As for me, this is a good piece that works within the world as it is, I’d prefer to see Facebook and Twitter pass into the night with their granddad, MySpace.
I have spent time wondering if social media is entirely a blight on the modern world. But that’s throwing the baby out with the bath. Social media can be a terrific way to share and organize. Instead, mentioned in EFF’s last bullet point, social media networks should operate on the W3C’s ActivityPub, which is a standard for decentralization of social networking (so not just a couple of big companies sit on everyone’s private information AND keeps the flow of information as robust as email). The bullet point mentions Mastodon, which is currently the only social media platform that I ever participate in now and, even then, uncommonly.

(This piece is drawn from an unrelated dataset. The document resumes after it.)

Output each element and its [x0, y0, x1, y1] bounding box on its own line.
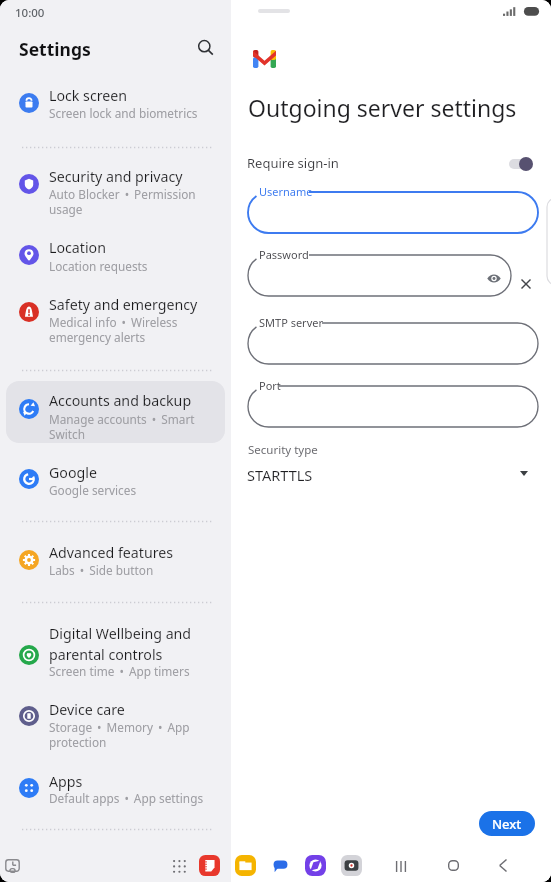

A federated social network instance is its own thing, answers to no one, and is responsible for itself. It can be run on a home server, a virtual private server, or a more traditional company that may be paid or driven by advertising revenue. Any activity on it is sent out to other instances and it receives that activity back. If there is a instance that becomes poisonous, you can block every user from that instance, or the entire instance can block traffic from that instance. I hope that it is the future. Social networking done in a democratic fashion helps protect the right to free speech and the right to not hear other people’s free speech.